Undirected Graphs
Graph-processing challenges
1) Is a graph bipartite?
Solution: DFS
http://poj.org/problem?id=3041
2) Find a cycle. DFS
3) Euler tour. Is there a cycle that uses each edge exactly once? Answer: A connected graph is Eulerian iff all vertices have even degree.
4) Hamiltonian cycle. Find a cycle that visits every vertex exactly once. Intractable.
5) Graph isomorphism. Are two graphs identical except for vertex names? No one knows
6) Planarity. Lay out a graph in the plane without crossing edges? Linear-time DFS-based planarity algorithm by Tarjan.
Exercises
1 Nonrecursive depth-first search.
Implement depth-first search in an undirected graph without using recursion.
Use stack.
2 Diameter and center of a tree.Given a connected graph with no cycles
- Diameter: design a linear-time algorithm to find the longest simple path in the graph.
- Center: design a linear-time algorithm to find a vertex such that its maximum distance from any other vertex is minimized.
Diameter: divide and conquer.
Center: put root and all leaves into a queue, BFS.
3 Euler cycle. An Euler cycle in a graph is a cycle (not necessarily simple) that uses every edge in the graph exactly one.
- Show that a connected graph has an Euler cycle if and only if every vertex has even degree.
- Design a linear-time algorithm to determine whether a graph has an Euler cycle, and if so, find one.
Directed Graphs
https://algs4.cs.princeton.edu/42digraph/
DFS
- Reachability.
- Path finding.
- Topological sort.
- Directed cycle detection.
Basis for solving difficult digraph problems:
- 2-satisfiability.
- Directed Euler path.
- Strongly-connected components.
Reachability application:
- Mark: mark all reachable objects.
- Sweep: if object is unmarked, it is garbage (so add to free list).
- Memory cost: uses 1 extra mark bit per object (plus DFS stack).
BFS
BFS computs shortest paths from s to all other vertices in a digraph in time poroportional to E + V.
Multiple-source shortest paths.
- Given a digraph and a set of source vertices, find shortest path from any vertex in the set to each other vertex.
- Use BFS, but initialize by enqueuing all source vertices.
Cycle detection: BFS is reasonable only if the graph is undirected.
Topological sort
DAG. Directed acyclic graph.
Topological sort. Redraw DAG so all edges point upwards.
- Run depth-first search.
- Return vertices in reverse postorder.
- reverse postorder: put a node in the stack after all its neighbours have been processed.
A digraph has a topological order iff no directed cycle.
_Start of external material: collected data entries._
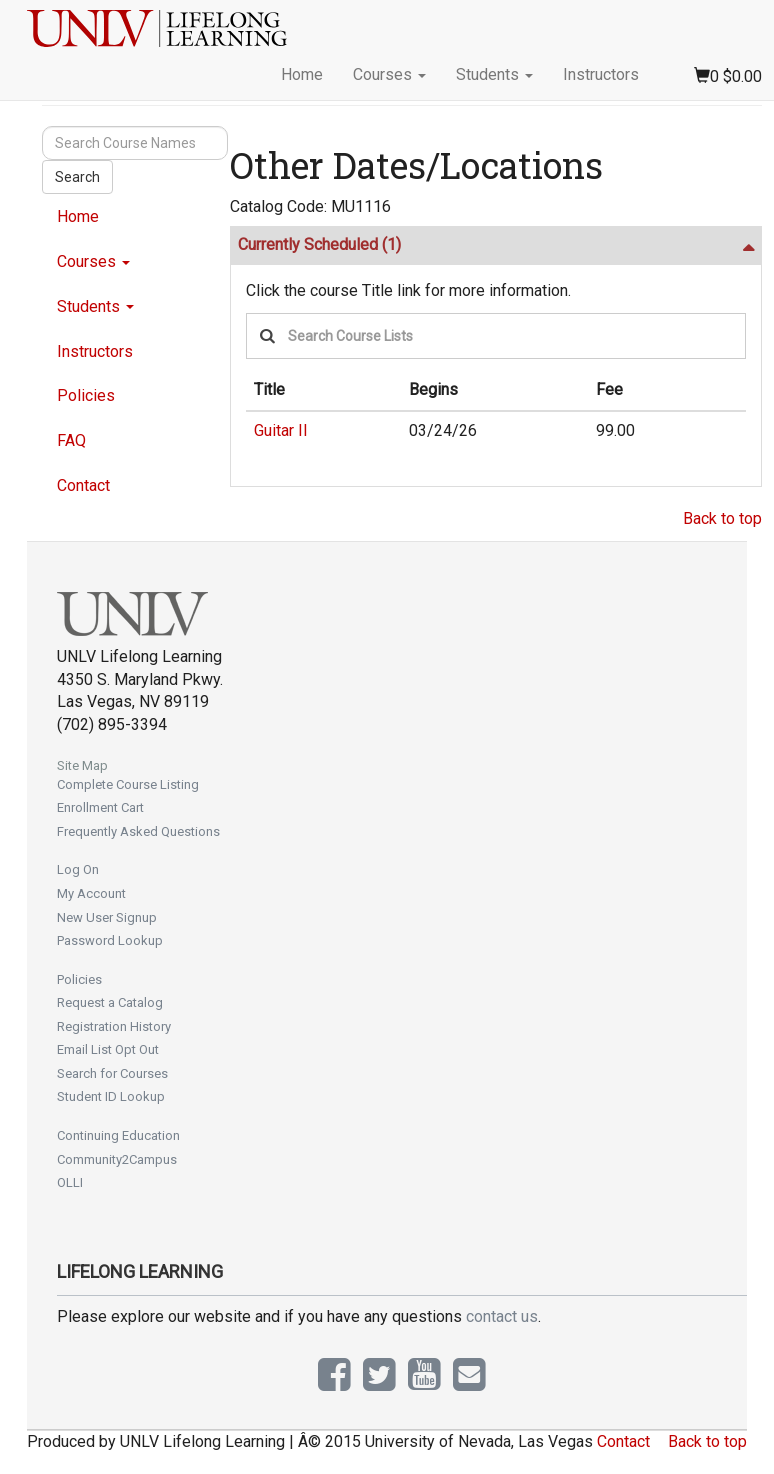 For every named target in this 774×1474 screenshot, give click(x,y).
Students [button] (494, 74)
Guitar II (281, 430)
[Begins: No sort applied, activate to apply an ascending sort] (494, 391)
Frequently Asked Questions (138, 831)
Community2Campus (117, 1159)
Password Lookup (110, 940)
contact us (502, 1316)
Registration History (114, 1026)
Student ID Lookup (111, 1096)
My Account (91, 893)
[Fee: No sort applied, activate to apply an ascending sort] (649, 391)
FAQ (71, 440)
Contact (83, 485)
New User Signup (107, 917)
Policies (86, 395)
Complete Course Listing (128, 784)
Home (302, 74)
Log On (78, 869)
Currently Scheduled (319, 244)
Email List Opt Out (108, 1049)
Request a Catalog (110, 1002)
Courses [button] (389, 74)
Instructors (601, 74)
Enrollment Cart (100, 807)
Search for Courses (112, 1073)
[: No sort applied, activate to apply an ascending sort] (728, 391)
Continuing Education (118, 1135)
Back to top (722, 518)
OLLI (70, 1182)
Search (77, 177)
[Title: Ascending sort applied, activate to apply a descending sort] (324, 391) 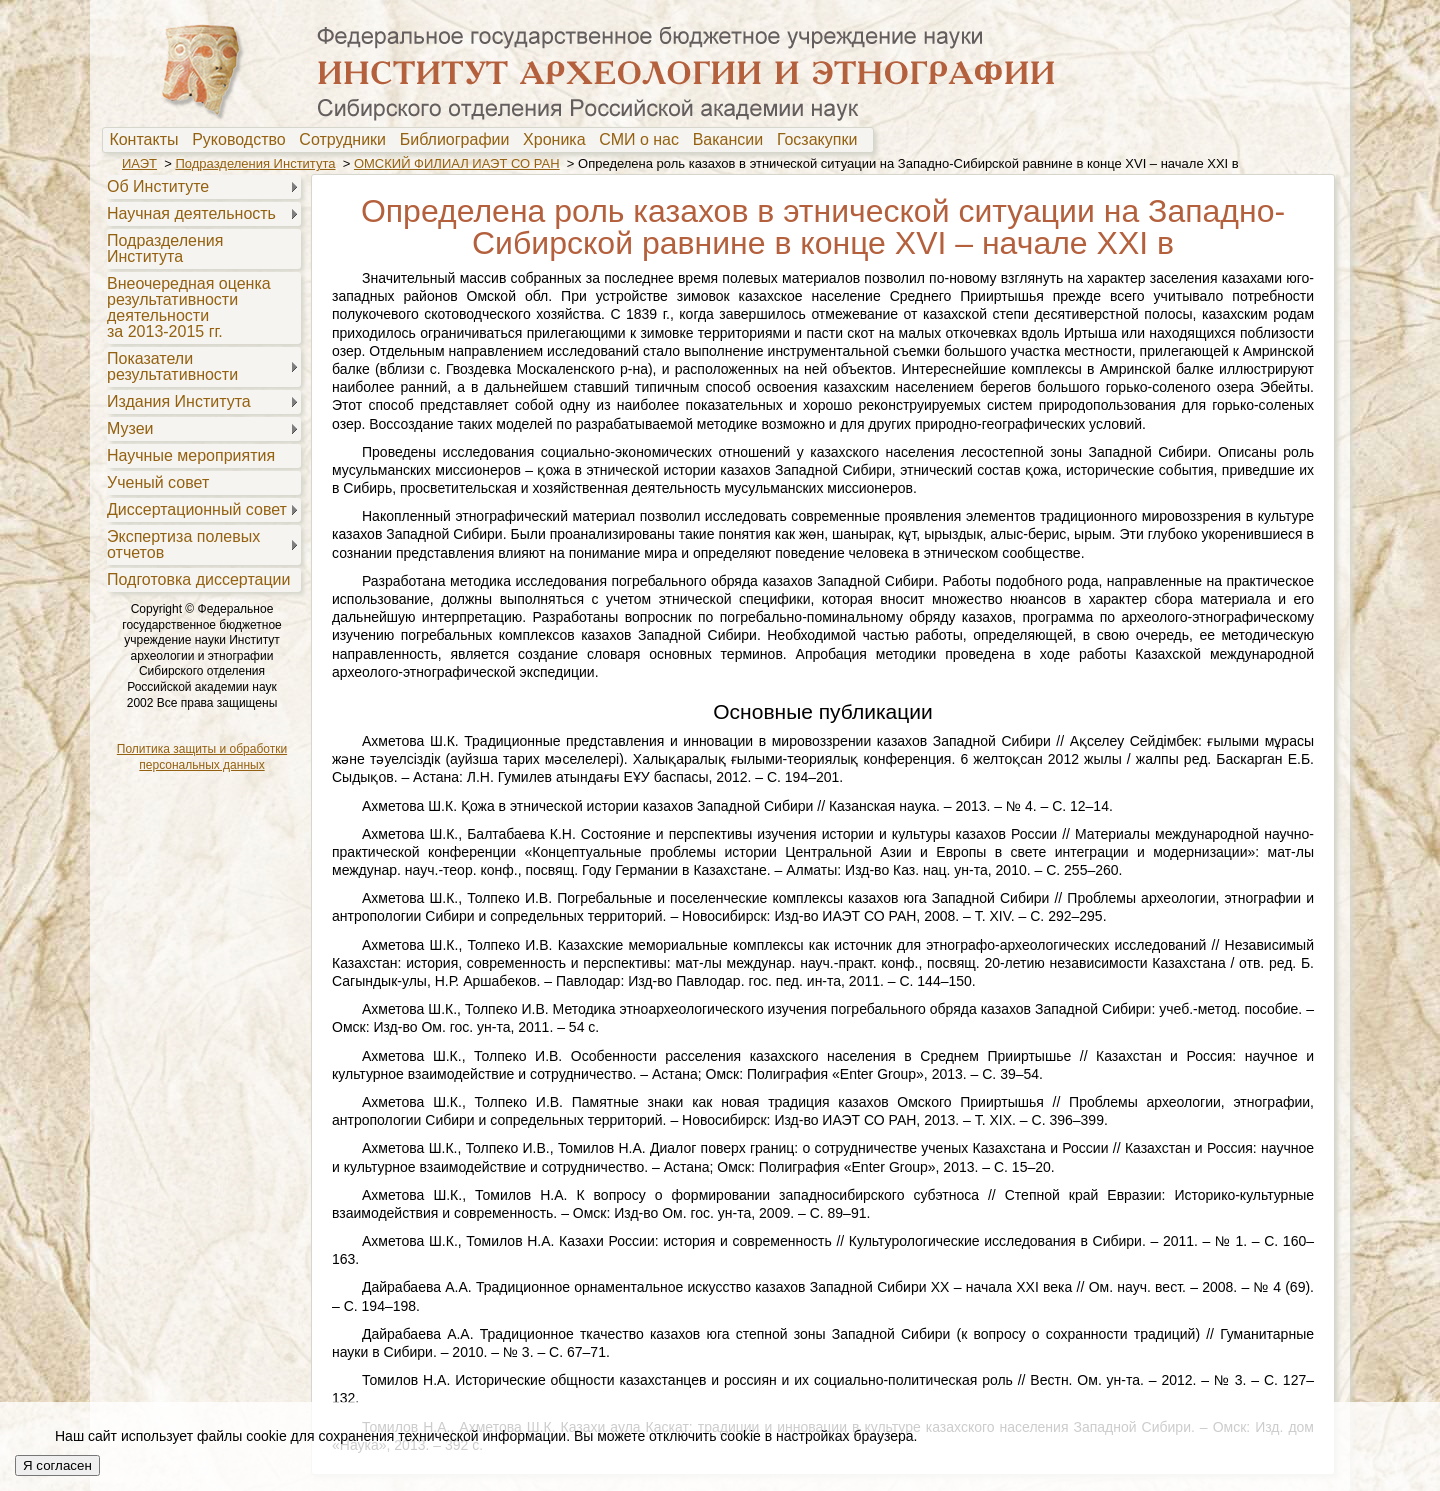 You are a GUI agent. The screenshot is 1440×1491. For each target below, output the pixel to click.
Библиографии (459, 140)
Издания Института (179, 401)
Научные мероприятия (191, 455)
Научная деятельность (191, 213)
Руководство (243, 140)
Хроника (558, 140)
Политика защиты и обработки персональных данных (202, 757)
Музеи (130, 428)
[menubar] (488, 140)
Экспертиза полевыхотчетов (183, 544)
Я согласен (57, 1465)
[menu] (201, 382)
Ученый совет (158, 482)
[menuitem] (148, 140)
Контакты (148, 140)
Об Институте (158, 186)
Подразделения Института (255, 163)
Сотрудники (347, 140)
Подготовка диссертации (198, 579)
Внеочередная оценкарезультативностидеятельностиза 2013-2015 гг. (189, 307)
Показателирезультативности (172, 366)
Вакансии (732, 140)
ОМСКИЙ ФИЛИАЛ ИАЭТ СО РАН (457, 163)
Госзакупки (821, 140)
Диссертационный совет (197, 509)
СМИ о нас (643, 140)
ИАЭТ (139, 163) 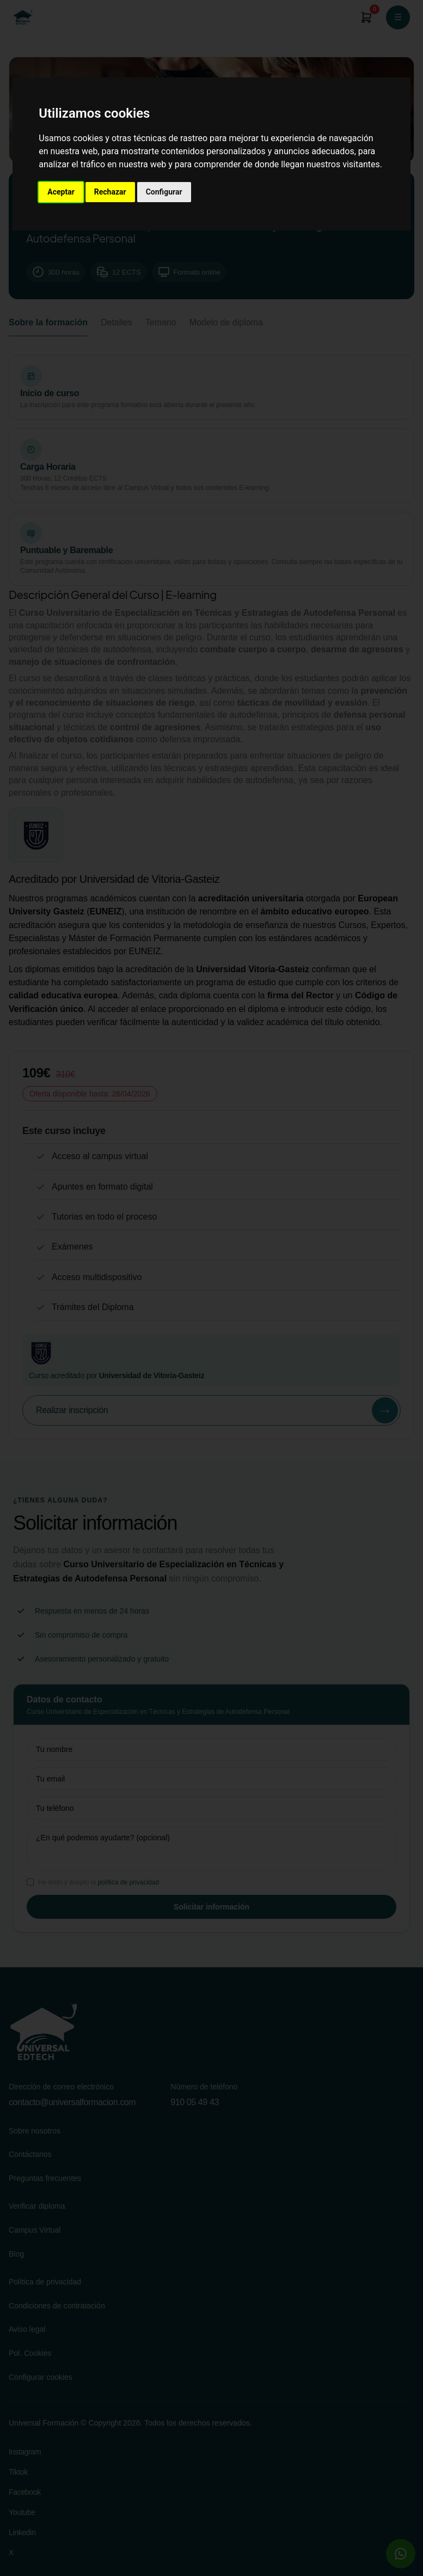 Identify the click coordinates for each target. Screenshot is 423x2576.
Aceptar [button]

Given a digraph, fina a directed cycle.
- DFS. See text book for other solutions.
*** If use DFS, needs to perform cycle detection first, then do reverse postorder DFS
*** If use BFS, add node into the queue ONLY IF indegree is 0. BFS can be used to detect cycles
Strongly-connected Components
Def. Vertices v and w are strongly connected if there is both a directed path from v to w and a directed path from w to v.
Key property. Strong connectivity is an equivalence relation:
- v is strongly connected to v.
- If v is strongly connected to w, then w is strongly connected to v.
- If v is strongly connected to w and w to x, then v is strongly connected to x.
Kosaraju-Sharir algorithm
Intuition
- Strong components in G are same as in G_r
Kernel DAG. Contract each strong component into a single vertex.
Compute reverse postorder in G_r
Run DFS in G, visiting unmarked vertices in reverse postorder of G_r
- If there is no edge pointing from one to the next in the order, they are in different strong components.
Related problems:
In a directed graph, find minimum number of points that can traverse to all vertices in the graph
Summary
Single-source reachability in a digraph | DFS |
---|---|
Topological sort | DFS |
Strong components in a digraph | Kosarau-Sharir DFS (twice) |
Exercises
1 Shortest directed cycle.
Given a digraph G, design an efficient algorithm to find a directed cycle with the minimum number of edges (or report that the graph is acyclic). The running time of your algorithm should be at most proportional to V(E+V)and use space proportional to E+V, where V is the number of vertices and E is the number of edges.
2 Hamiltonian path in a DAG.
Given a directed acyclic graph, design a linear-time algorithm to determine whether it has a Hamiltonian path (a simple path that visits every vertex), and if so, find one.
Solution: Compute a topological sort and check if there is an edge between each consecutive pair of vertices in the topological order.
3 Reachable vertex.
1) DAG: Design a linear-time algorithm to determine whether a DAG has a vertex that is reachable from every other vertex, and if so, find one.
Solution: Compute the outdegree of each vertex.If the DAG exactly one vertex v with outdegree 0, then it is reachable from every other vertex. i.e. the last node in the topological order
2) Digraph: Design a linear-time algorithm to determine whether a digraph has a vertex that is reachable from every other vertex, and if so, find one.